The bill also creates a new civilian review and complaints commission to revamp the existing commission for public complaints against the RCMP. The new body will be able to initiate investigations on its own, although ultimately the RCMP commissioner will have to approve its conclusions.
On Monday, Paulson addressed a senate committee on sexual harassment in the RCMP and accused many who've complained of harassment of being unhappy about not being promoted.
"Let's face it," Paulson told the committee. "Some people's ambitions exceed their abilities. I can not lead a force that accommodates and seeks to compensate people for those unachieved ambitions."
He added, "I can't continually be defending against outlandish claims that have not been tested or established."
Public Safety Minister Vic Toews said in a statement he was pleased the bill passed, although he pointed out it was opposed by the NDP in the House of Commons.
"This bill will strengthen the review and complaints body for the RCMP, establish a process for handling serious criminal issues involving RCMP officers and streamline the management of RCMP human resources," Toews' statement said.

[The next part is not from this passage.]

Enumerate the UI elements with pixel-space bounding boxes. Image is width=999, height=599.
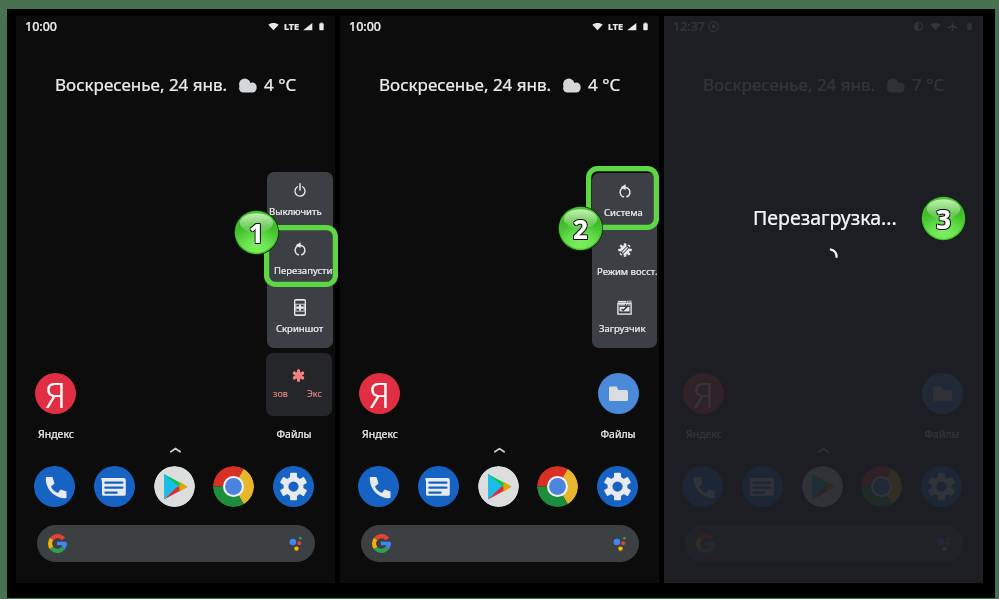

In question period Tuesday, Toews dismissed concerns that Canada's top Mountie went too far in levelling harsh words at some disgruntled RCMP members.
Liberal MP Judy Sgro said Paulson should offer a public apology for chastising members who have complained of harassment.
When asked if he still had full confidence in Paulson, Toews acknowledged that harassment is a problem at the RCMP, but he sidestepped any concerns about Paulson's comments.
The bill still needs royal assent before it becomes law.